Images aside, return all the entries exactly.

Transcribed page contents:
<<<<
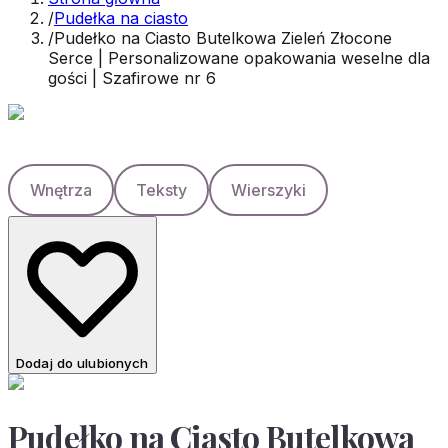
/
Pudełka na ciasto
/
Pudełko na Ciasto Butelkowa Zieleń Złocone
Serce | Personalizowane opakowania weselne dla
gości | Szafirowe nr 6
Wnętrza
Teksty
Wierszyki
Dodaj do ulubionych
Pudełko na Ciasto Butelkowa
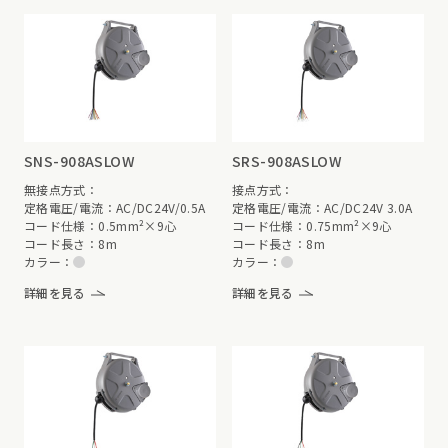
SNS-908ASLOW
SRS-908ASLOW
無接点方式：
接点方式：
定格電圧/電流：AC/DC24V/0.5A
定格電圧/電流：AC/DC24V 3.0A
コード仕様：0.5mm²×9心
コード仕様：0.75mm²×9心
コード長さ：8m
コード長さ：8m
カラー：
カラー：
詳細を見る
詳細を見る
>>>>
EXPECTED OUTPUT ▸
/
Pudełka na ciasto
/
Pudełko na Ciasto Butelkowa Zieleń Złocone
Serce | Personalizowane opakowania weselne dla
gości | Szafirowe nr 6
Wnętrza
Teksty
Wierszyki
Dodaj do ulubionych
Pudełko na Ciasto Butelkowa
SNS-908ASLOW
SRS-908ASLOW
無接点方式：
接点方式：
定格電圧/電流：AC/DC24V/0.5A
定格電圧/電流：AC/DC24V 3.0A
コード仕様：0.5mm²×9心
コード仕様：0.75mm²×9心
コード長さ：8m
コード長さ：8m
カラー：
カラー：
詳細を見る
詳細を見る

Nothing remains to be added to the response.